Piste abandonnée aux intempéries, voies d’accès à la merci des bouviers, bâtiments sans entretien. Ce sont quelques traits distinctifs de l’état actuel de l’infrastructure aéroportuaire de Tourou dans la Commune de Parakou, réalisée aux frais du contribuable.
Le vendredi 29 mars 2019 dans l’après-midi, le ministre de l’eau et des mines, Samou Séidou Adambi, a procédé au lancement officiel de l’exploitation locale de l’aéroport de Tourou entièrement achevé, source de fierté de la partie septentrionale du Bénin. C’était au détour d’un vol inaugural effectué à bord de l’appareil de la compagnie Air Taxi Bénin, mais qui curieusement s’est serait déroulé en l’absence des techniciens formés à cet effet.
Un aéroport fantôme !
« Aucun aéroport opérationnel ne peut fonctionner sans techniciens ». Cette déclaration d’un agent de l’Agence Nationale de l’Aviation Civile, (ANAC), semble révéler que l’aéroport de Tourou n’est pas encore mis en service, comme veulent le faire croire les dirigeants. Le ministre de l’Eau et des mines, seule autorité présente le jour de la symbolique cérémonie d’inauguration, se réjouissait de la tenue de ce vol qui pour lui marque le début de l’exploitation et de la valorisation de l’aéroport ouvert, pour l’heure, aux vols domestiques.

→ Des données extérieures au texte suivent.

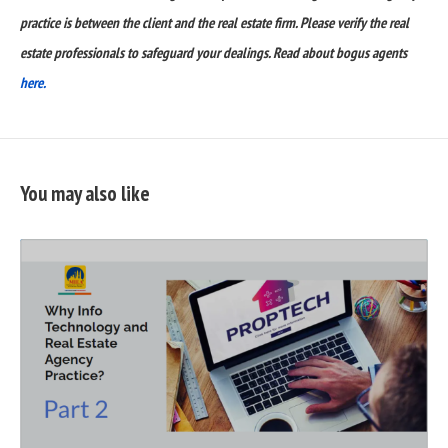
practice is between the client and the real estate firm. Please verify the real
estate professionals to safeguard your dealings. Read about bogus agents
here.
You may also like
READ
FULL
POST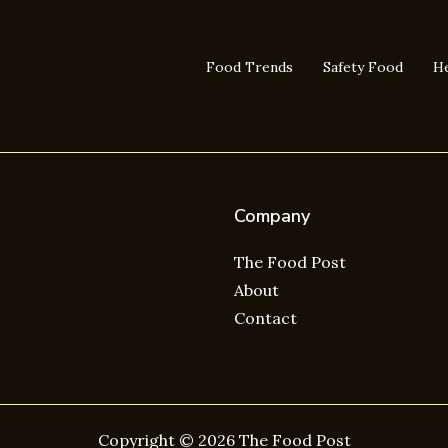
Food Trends
Safety Food
He
Company
The Food Post
About
Contact
Copyright © 2026 The Food Post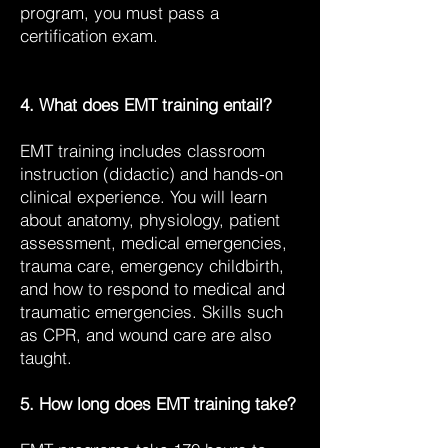
program, you must pass a
certification exam.
4. What does EMT training entail?
EMT training includes classroom
instruction (didactic) and hands-on
clinical experience. You will learn
about anatomy, physiology, patient
assessment, medical emergencies,
trauma care, emergency childbirth,
and how to respond to medical and
traumatic emergencies. Skills such
as CPR, and wound care are also
taught.
5. How long does EMT training take?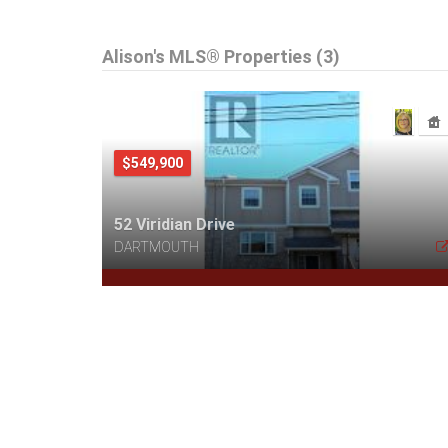
Alison's MLS® Properties (3)
$549,900
52 Viridian Drive
DARTMOUTH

« Le gouvernement du président Talon soucieux de la mise en service de l’aéroport de Tourou ardemment réclamée par la population du septentrion accède ainsi à l’un des plus grands besoins de développement de Parakou. Donc c’est désormais une réalité », affirme le Ministre Adambi entouré de quelques voyageurs ayant affrété l’appareil Air Taxi Bénin. Mais chose curieuse et paradoxale aucun technicien n’était en service. Pourtant ces acteurs sont incontournables dans la gestion des vols dans un aéroport.

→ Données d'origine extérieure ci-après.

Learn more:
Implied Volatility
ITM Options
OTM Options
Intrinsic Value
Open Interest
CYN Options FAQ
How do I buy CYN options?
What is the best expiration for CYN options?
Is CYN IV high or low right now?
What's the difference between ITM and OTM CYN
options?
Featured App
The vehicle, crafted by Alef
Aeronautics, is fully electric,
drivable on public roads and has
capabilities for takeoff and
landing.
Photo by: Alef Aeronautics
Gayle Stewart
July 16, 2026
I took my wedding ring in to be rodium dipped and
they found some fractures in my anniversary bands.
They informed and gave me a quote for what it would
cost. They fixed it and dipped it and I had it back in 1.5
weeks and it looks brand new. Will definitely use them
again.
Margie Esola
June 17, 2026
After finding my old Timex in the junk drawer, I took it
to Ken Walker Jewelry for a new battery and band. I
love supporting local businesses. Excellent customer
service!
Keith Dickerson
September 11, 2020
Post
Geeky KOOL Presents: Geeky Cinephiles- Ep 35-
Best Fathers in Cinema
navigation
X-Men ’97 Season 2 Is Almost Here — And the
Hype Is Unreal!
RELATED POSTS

« (…) Il y a deux manières de mettre un aéroport en service. Soit c’est à vol à vu (VFR) ou soit c’est à vol aux instruments (IFR). Pour les vols VFR les avions n’utilisent pas les indications des instruments pour atterrir ou décoller. Dans ce cas précis on a besoin des techniciens. Maintenant pour ce qui concerne le vol aux instruments, en plus des techniciens cités, il faut ajouter les contrôleurs au moins. Dans ce cas les avions utilisent les indications des instruments pour décoller et atterrir », a expliqué notre source aéronautique.
La même source indique que « ce qui est opté pour Tourou actuellement c’est le vol à vu. Donc pour le bonheur de tous et surtout pour offrir une garantie sécuritaire aux voyageurs il faut que les techniciens soient sur l’aéroport pour assurer cette sécurité aéronautique ». C’est dire alors que sans les techniciens, le trafic du joyau aéroportuaire quel que soit le régime de vol opéré est un gros risque.

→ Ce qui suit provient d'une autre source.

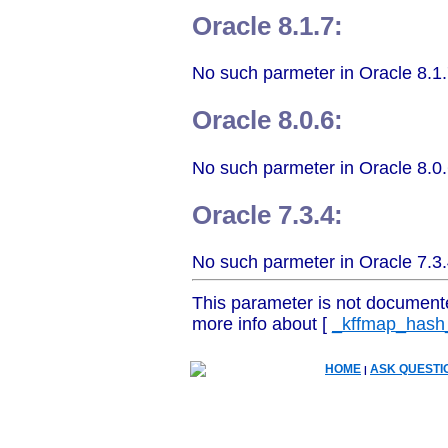
Oracle 8.1.7:
No such parmeter in Oracle 8.1.
Oracle 8.0.6:
No such parmeter in Oracle 8.0.
Oracle 7.3.4:
No such parmeter in Oracle 7.3.
This parameter is not document
more info about [
_kffmap_hash
HOME
ASK QUESTI
|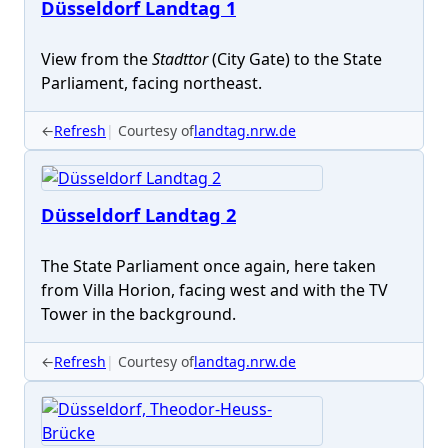
Düsseldorf Landtag 1
View from the
Stadttor
(City Gate) to the State
Parliament, facing northeast.
←
Refresh
Courtesy of
landtag.nrw.de
Düsseldorf Landtag 2
The State Parliament once again, here taken
from Villa Horion, facing west and with the TV
Tower in the background.
←
Refresh
Courtesy of
landtag.nrw.de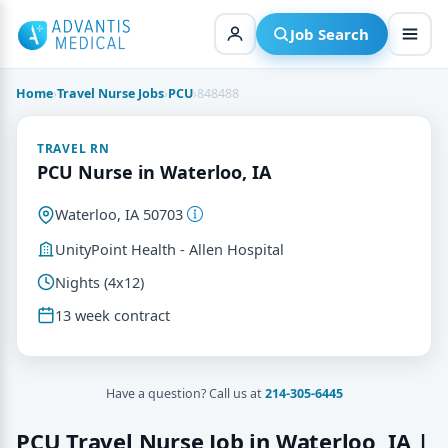
Skip
to
Job Search
content
Home
›
Travel Nurse Jobs
›
PCU
›
848488
TRAVEL RN
PCU Nurse in Waterloo, IA
Waterloo, IA 50703
UnityPoint Health - Allen Hospital
Nights (4x12)
13 week contract
Have a question? Call us at
214-305-6445
PCU Travel Nurse Job in Waterloo, IA |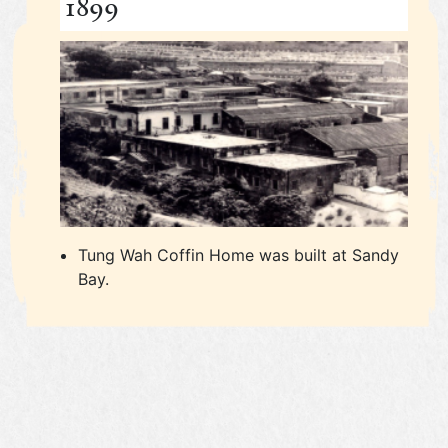
1899
Tung Wah Coffin Home was built at Sandy
Bay.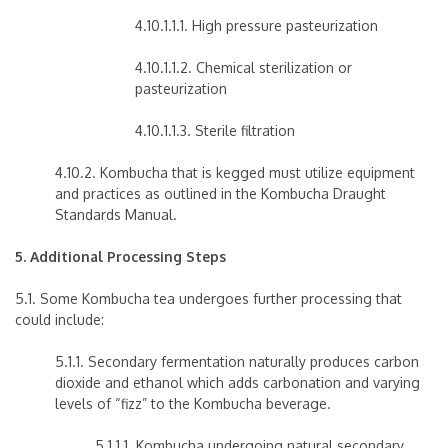
4.10.1.1.1. High pressure pasteurization
4.10.1.1.2. Chemical sterilization or
pasteurization
4.10.1.1.3. Sterile filtration
4.10.2. Kombucha that is kegged must utilize equipment
and practices as outlined in the Kombucha Draught
Standards Manual.
5. Additional Processing Steps
5.1. Some Kombucha tea undergoes further processing that
could include:
5.1.1. Secondary fermentation naturally produces carbon
dioxide and ethanol which adds carbonation and varying
levels of “fizz” to the Kombucha beverage.
5.1.1.1. Kombucha undergoing natural secondary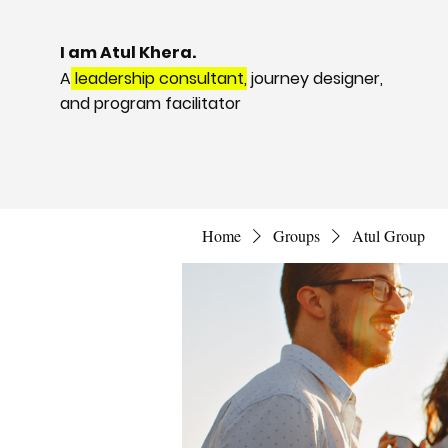
I am Atul Khera.
A
leadership consultant,
journey designer,
and program facilitator
Home
Groups
Atul Group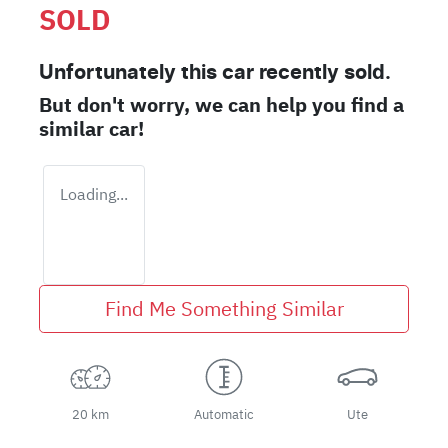
SOLD
Unfortunately this
car
recently sold.
But don't worry, we can help you find a
similar
car
!
Loading...
Find Me Something Similar
20 km
Automatic
Ute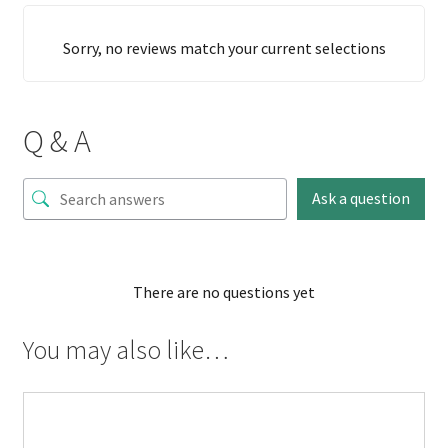
Sorry, no reviews match your current selections
Q & A
Ask a question
There are no questions yet
You may also like…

Par ailleurs, pour le fonctionnement effectif d’un aéroport d’envergure internationale, le minimum exige la fourniture en quantité suffisante de l’énergie électrique, la présence des techniciens de la météorologie à l’aéroport, des techniciens de l’aviation civile (TAC) qui comprennent ceux des télécommunications et ceux de la navigation aérienne, des sapeurs-pompiers d’aérodrome, les techniciens en électronique et informatique. Mais extraordinaire que cela puisse paraître aucun travailleur de cette chaîne n’est présent à l’aéroport ni le jour de la « supposée » inauguration, ni après.
Aéroport de Tourou dans un bras de fer politique ?
À en croire des sources proches de l’ANAC, l’acte du vendredi 29 mars n’est qu’un voile à l’autorisation d’atterrissage accordée par les autorités à Air Taxi Bénin, une compagnie dirigée par un proche du Gouvernement. A préciser que c’est la deuxième cérémonie du genre qui se tient à l’aéroport international de Tourou. En mars 2016, l’ancien Président de la République, Boni Yayi a effectué le vol inaugural de mise en service de cet aéroport, à bord d’un aéronef d’une compagnie aérienne sud-africaine.
Et depuis, après son départ, le gouvernement de son successeur, Patrice Talon, semble ne pas faire de la valorisation de l’infrastructure aéroportuaire une préoccupation malgré les multiples grognes des populations de Parakou réclamant la concrétisation du projet.